Рим никогда не придавал особого значения принципам наследования, но теперь эта проблема стала насущной. За два столетия до Диоклетиана, во времена, которые по сравнению с истерзанной войной современностью представлялись идиллическим Золотым Веком, яркие, но бездетные правители выбирали наиболее способных людей из своего окружения и усыновляли их как наследников. Почти сотню лет трон переходил от одного одаренного правителя к другому, подтверждая высокий уровень власти и престижа Рима и ясно показывая, как выглядит занятие должности по добродетели, а не по крови. Но этот оазис удачного правления сложился только потому, что никто из этих императоров не имел своих детей, и в конечном итоге порядок наследования стал Ахиллесовой пятой. У Марка Аврелия, последнего из «усыновленных» императоров, было тринадцать детей, и после смерти он оставил империю своему сыну Коммоду. Опьяненный властью и совершенно не способный к управлению, новый император провозгласил себя воплощением Геркулеса, принял титул Pacador Orbis (Умиротворитель Мира) и переименовал Рим и некоторые из месяцев года в свою честь. Римский народ терпел развращенное правление своего страдающего манией величия императора в течение двадцати долгих лет, пока наконец сенаторы не взяли дело в свои руки и Коммод не был задушен в собственной ванной.[6] Так просвещенный обычай еще раз уступил династической случайности.

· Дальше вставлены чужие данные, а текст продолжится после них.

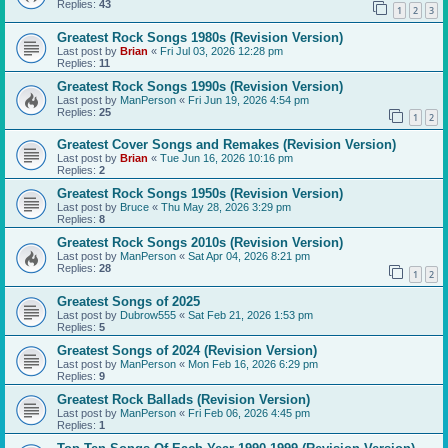
Replies:
43
1
2
3
Greatest Rock Songs 1980s (Revision Version)
Last post by
Brian
«
Fri Jul 03, 2026 12:28 pm
Replies:
11
Greatest Rock Songs 1990s (Revision Version)
Last post by
ManPerson
«
Fri Jun 19, 2026 4:54 pm
Replies:
25
1
2
Greatest Cover Songs and Remakes (Revision Version)
Last post by
Brian
«
Tue Jun 16, 2026 10:16 pm
Replies:
2
Greatest Rock Songs 1950s (Revision Version)
Last post by
Bruce
«
Thu May 28, 2026 3:29 pm
Replies:
8
Greatest Rock Songs 2010s (Revision Version)
Last post by
ManPerson
«
Sat Apr 04, 2026 8:21 pm
Replies:
28
1
2
Greatest Songs of 2025
Last post by
Dubrow555
«
Sat Feb 21, 2026 1:53 pm
Replies:
5
Greatest Songs of 2024 (Revision Version)
Last post by
ManPerson
«
Mon Feb 16, 2026 6:29 pm
Replies:
9
Greatest Rock Ballads (Revision Version)
Last post by
ManPerson
«
Fri Feb 06, 2026 4:45 pm
Replies:
1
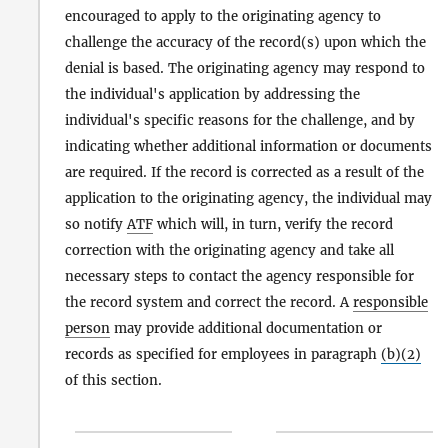
encouraged to apply to the originating agency to
challenge the accuracy of the record(s) upon which the
denial is based. The originating agency may respond to
the individual's application by addressing the
individual's specific reasons for the challenge, and by
indicating whether additional information or documents
are required. If the record is corrected as a result of the
application to the originating agency, the individual may
so notify
ATF
which will, in turn, verify the record
correction with the originating agency and take all
necessary steps to contact the agency responsible for
the record system and correct the record. A
responsible
person
may provide additional documentation or
records as specified for employees in paragraph
(b)(2)
of this section.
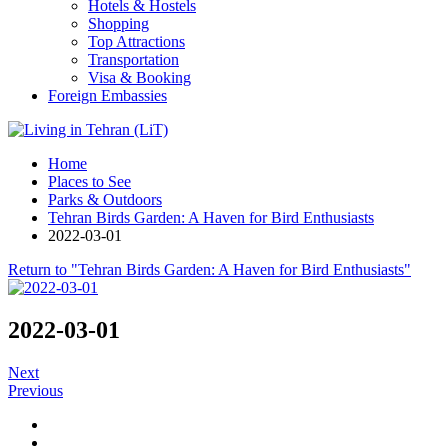
Hotels & Hostels
Shopping
Top Attractions
Transportation
Visa & Booking
Foreign Embassies
Home
Places to See
Parks & Outdoors
Tehran Birds Garden: A Haven for Bird Enthusiasts
2022-03-01
Return to "Tehran Birds Garden: A Haven for Bird Enthusiasts"
2022-03-01
Next
Previous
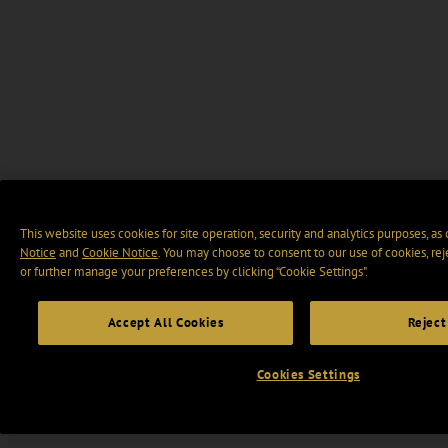
This website uses cookies for site operation, security and analytics purposes, as
Notice
and
Cookie Notice
. You may choose to consent to our use of cookies, rej
or further manage your preferences by clicking “Cookie Settings".
Accept All Cookies
Reject
Cookies Settings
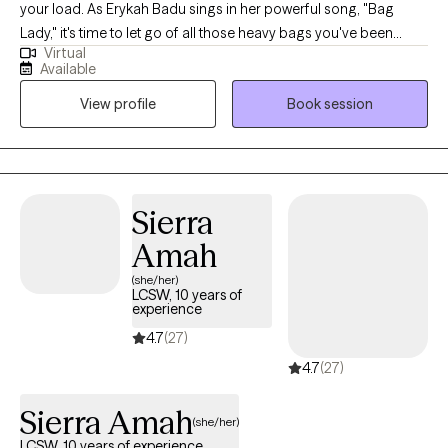
your load. As Erykah Badu sings in her powerful song, "Bag
Lady," it's time to let go of all those heavy bags you've been
Virtual
carrying and start fresh. I am a licensed professional counselor
Available
who supports women, mothers, and teens navigating stress,
View profile
Book session
identity shifts, anxiety, and emotional overwhelm. My work is
rooted in the belief that healing is not about fixing what is broken
but reconnecting with who you are beneath survival mode. I
bring together clinical skill, cultural awareness, and real life
understanding to help clients feel seen, steady, and
Sierra
empowered.
Amah
(she/her)
LCSW, 10 years of
experience
4.7
(27)
4.7
(27)
Sierra Amah
(she/her)
LCSW, 10 years of experience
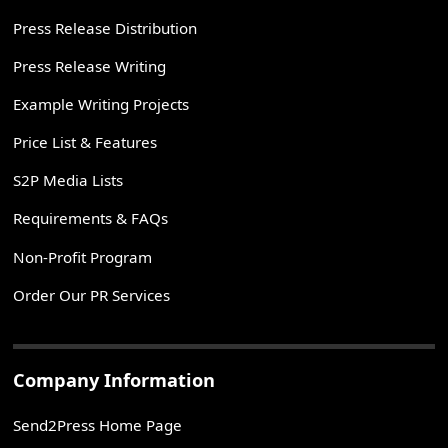
Press Release Distribution
Press Release Writing
Example Writing Projects
Price List & Features
S2P Media Lists
Requirements & FAQs
Non-Profit Program
Order Our PR Services
Company Information
Send2Press Home Page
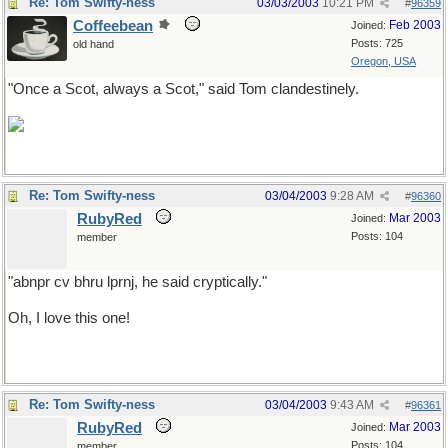
Re: Tom Swifty-ness
03/03/2003
10:21 PM
#
96359
Coffeebean
Feb 2003
Joined:
Posts: 725
old hand
Oregon, USA
"Once a Scot, always a Scot," said Tom clandestinely.
Re: Tom Swifty-ness
03/04/2003
9:28 AM
#
96360
RubyRed
Mar 2003
Joined:
Posts: 104
member
"abnpr cv bhru lprnj, he said cryptically."
Oh, I love this one!
Re: Tom Swifty-ness
03/04/2003
9:43 AM
#
96361
RubyRed
Mar 2003
Joined:
Posts: 104
member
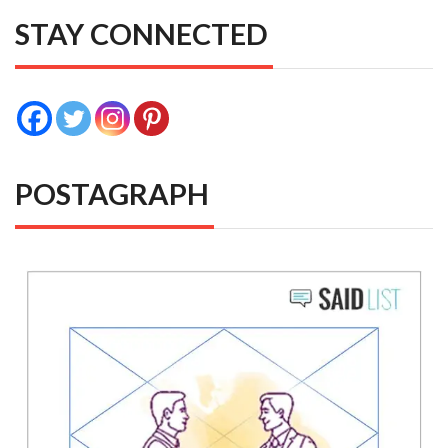
STAY CONNECTED
POSTAGRAPH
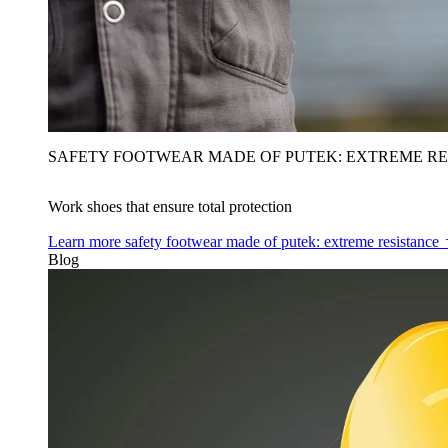
SAFETY FOOTWEAR MADE OF PUTEK: EXTREME RE
Work shoes that ensure total protection
Learn more
safety footwear made of putek: extreme resistance
Blog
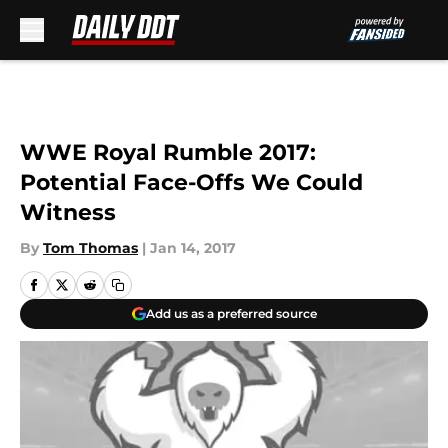
Skip to main content
WWE Royal Rumble 2017:
Potential Face-Offs We Could
Witness
By
Tom Thomas
|
Jan 14, 2017
Add us as a preferred source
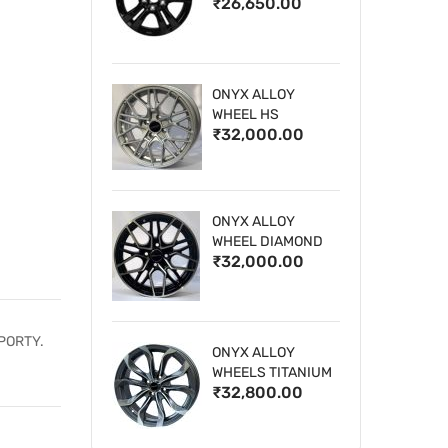
₹26,650.00
WHEELS
ONYX ALLOY
WHEEL HS
₹32,000.00
ONYX ALLOY
WHEEL DIAMOND
₹32,000.00
CUT 1
PORTY.
ONYX ALLOY
WHEELS TITANIUM
₹32,800.00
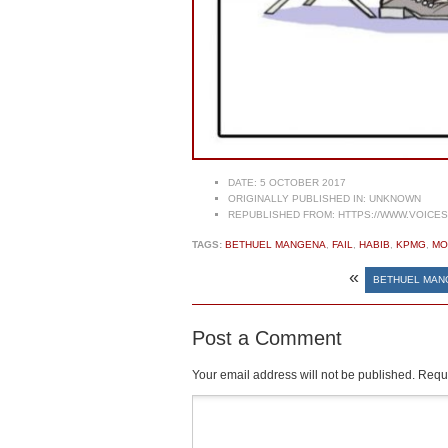
DATE:
5 OCTOBER 2017
ORIGINALLY PUBLISHED IN:
UNKNOWN
REPUBLISHED FROM:
HTTPS://WWW.VOICE
TAGS:
BETHUEL MANGENA
,
FAIL
,
HABIB
,
KPMG
,
MO
«
BETHUEL MANG
Post a Comment
Your email address will not be published.
Requi
Comment
*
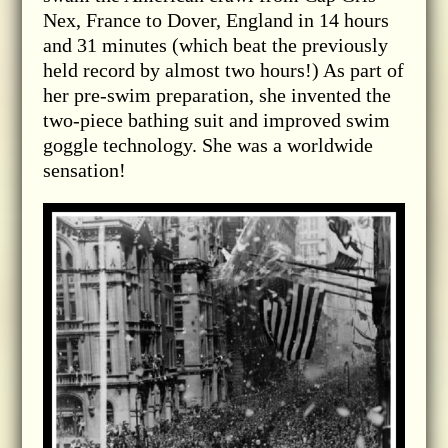
Nex, France to Dover, England in 14 hours
and 31 minutes (which beat the previously
held record by almost two hours!) As part of
her pre-swim preparation, she invented the
two-piece bathing suit and improved swim
goggle technology. She was a worldwide
sensation!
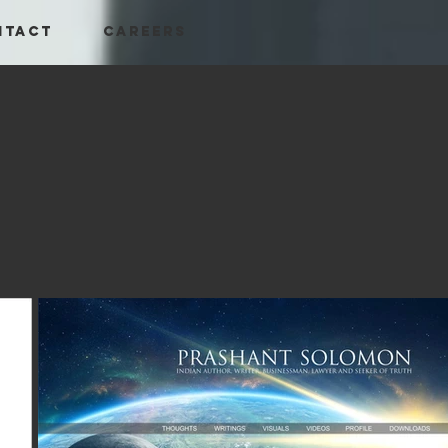
NTACT
CAREERS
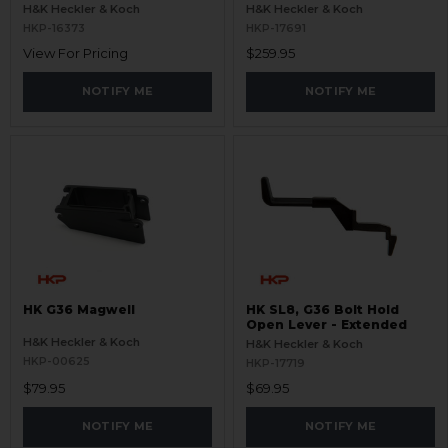
Magwell - RAL8000
H&K Heckler & Koch
H&K Heckler & Koch
HKP-16373
HKP-17691
View For Pricing
$259.95
NOTIFY ME
NOTIFY ME
HK G36 Magwell
HK SL8, G36 Bolt Hold
Open Lever - Extended
H&K Heckler & Koch
H&K Heckler & Koch
HKP-00625
HKP-17719
$79.95
$69.95
NOTIFY ME
NOTIFY ME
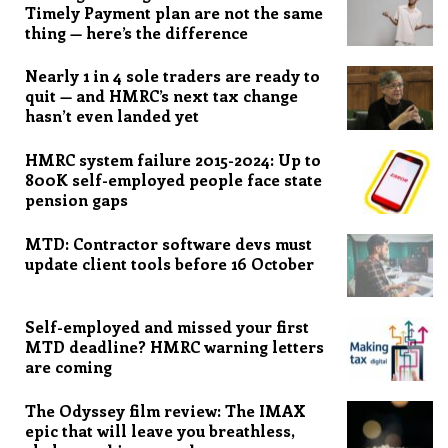
Timely Payment plan are not the same
thing — here’s the difference
Nearly 1 in 4 sole traders are ready to
quit — and HMRC’s next tax change
hasn’t even landed yet
HMRC system failure 2015-2024: Up to
800K self-employed people face state
pension gaps
MTD: Contractor software devs must
update client tools before 16 October
Self-employed and missed your first
MTD deadline? HMRC warning letters
are coming
The Odyssey film review: The IMAX
epic that will leave you breathless,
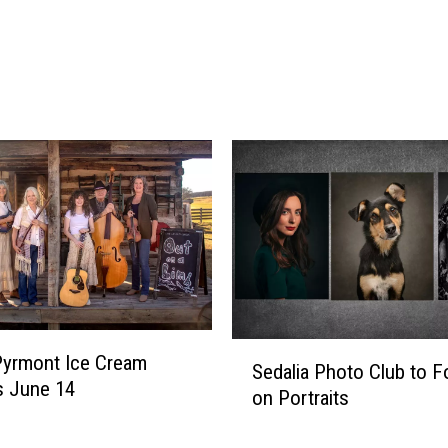
h
e
m
e
:
F
l
o
w
e
r
s
&
S
S
u
 Pyrmont Ice Cream
Sedalia Photo Club to 
e
n
is June 14
on Portraits
d
s
a
e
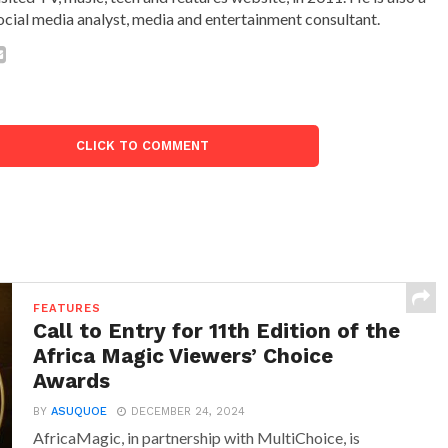
ocial media analyst, media and entertainment consultant.
CLICK TO COMMENT
FEATURES
Call to Entry for 11th Edition of the
Africa Magic Viewers’ Choice
Awards
BY
ASUQUOE
DECEMBER 24, 2024
AfricaMagic, in partnership with MultiChoice, is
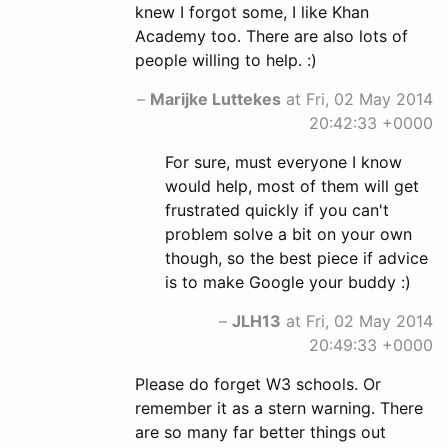
knew I forgot some, I like Khan
Academy too. There are also lots of
people willing to help. :)
–
Marijke Luttekes
at Fri, 02 May 2014
20:42:33 +0000
For sure, must everyone I know
would help, most of them will get
frustrated quickly if you can't
problem solve a bit on your own
though, so the best piece if advice
is to make Google your buddy :)
–
JLH13
at Fri, 02 May 2014
20:49:33 +0000
Please do forget W3 schools. Or
remember it as a stern warning. There
are so many far better things out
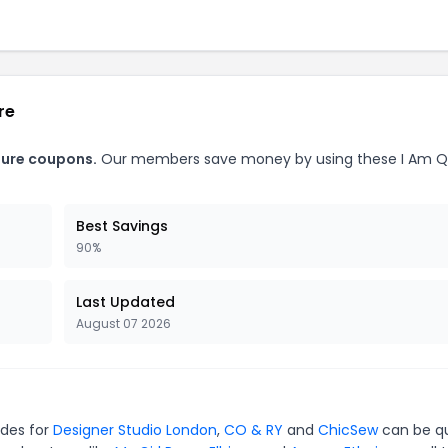
re
ture coupons.
Our members save money by using these I Am 
Best Savings
90%
Last Updated
August 07 2026
odes for
Designer Studio London
,
CO & RY
and
ChicSew
can be qu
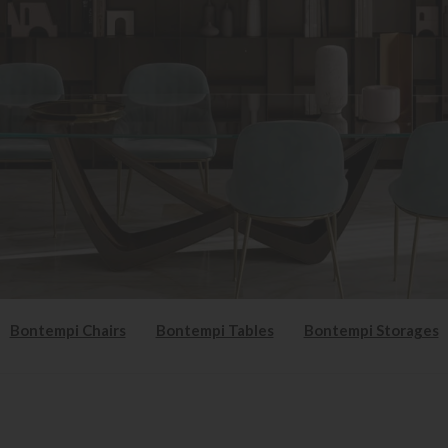
Bontempi Chairs
Bontempi Tables
Bontempi Storages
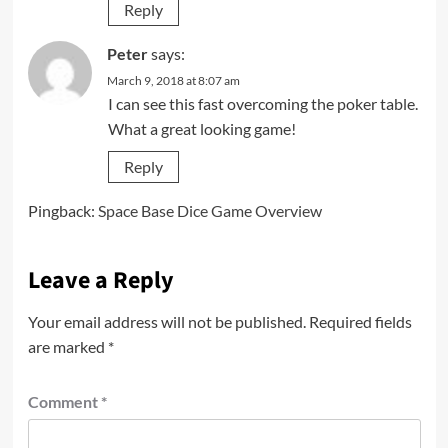
Reply
Peter
says:
March 9, 2018 at 8:07 am
I can see this fast overcoming the poker table.
What a great looking game!
Reply
Pingback:
Space Base Dice Game Overview
Leave a Reply
Your email address will not be published.
Required fields
are marked
*
Comment
*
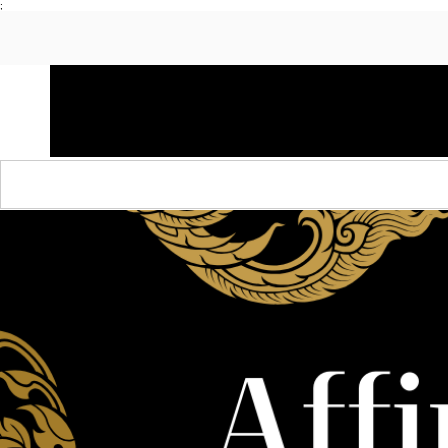
;
HOME
SHOP APPAREL
AUDACITY x AMP
S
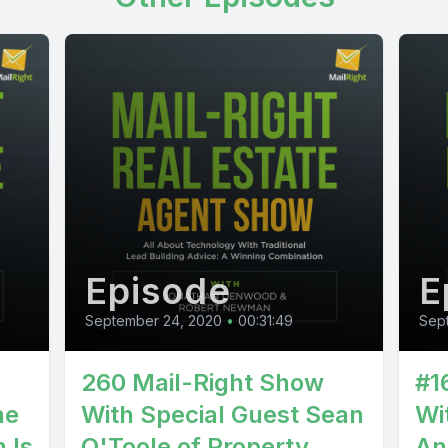
Episode
E
September 24, 2020
•
00:31:49
Sept
260 Mail-Right Show
#1
he
With Special Guest Sean
Wi
 Is
O'Toole of Property
An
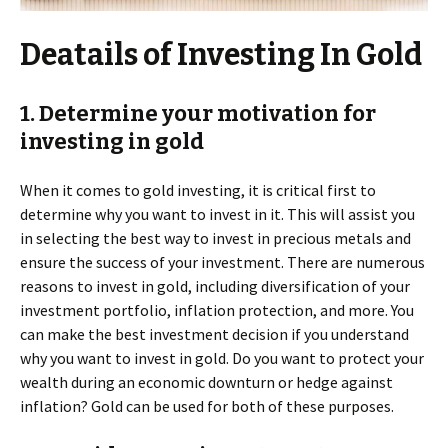
Deatails of Investing In Gold
1. Determine your motivation for
investing in gold
When it comes to gold investing, it is critical first to
determine why you want to invest in it. This will assist you
in selecting the best way to invest in precious metals and
ensure the success of your investment. There are numerous
reasons to invest in gold, including diversification of your
investment portfolio, inflation protection, and more. You
can make the best investment decision if you understand
why you want to invest in gold. Do you want to protect your
wealth during an economic downturn or hedge against
inflation? Gold can be used for both of these purposes.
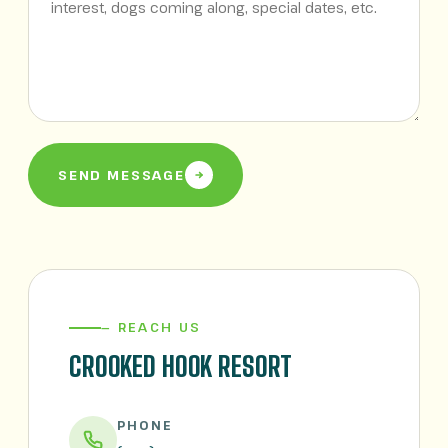
SEND MESSAGE
— REACH US
CROOKED HOOK RESORT
PHONE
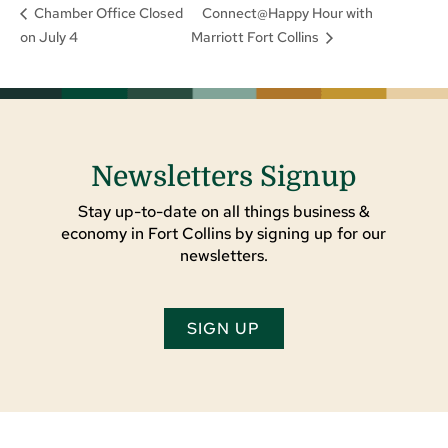
Connect@Happy Hour with
Chamber Office Closed
on July 4
Marriott Fort Collins
Newsletters Signup
Stay up-to-date on all things business &
economy in Fort Collins by signing up for our
newsletters.
SIGN UP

Таким образом, последнее заявление Диоклетиана опередило время примерно на пятнадцать столетий. Оно не было просто отставкой усталого старика — это была полноценная попытка законодательного решения вопроса о наследовании. И он, и Максимиан должны были уйти в одно и то же время; соответственно, их цезари, Галерий и Констанций Хлор (Бледный), должны были стать старшими императорами, назначить своих цезарей и таким образом плавно завершить передачу власти. Это не только должно было организовать наследование без ужасов междоусобицы, но и обеспечить империю опытными и способными правителями. Никто не мог стать августом без того, чтобы прежде не подтвердить своих качеств в виде цезаря.
Сложив с себя корону и скипетр, Диоклетиан отрекся от власти и с удовольствием занялся выращиванием капусты в своем имении в Салоне, на Адриатическом побережье.[7] Его современники с трудом представляли себе, что делать с богом в отставке, и история показала, каким мифологизированным может стать его наследие. Он прекратил хаос и восстановил стабильность — вполне достаточно, чтобы оправдать титул второго Августа; но, к сожалению, оказался в тени (в буквальном смысле этого слова) человека, что пришел к власти девятнадцатью годами спустя. Диоклетиан освободил Римскую империю от пережитков прошлого — но будущее лежало за Константином Великим.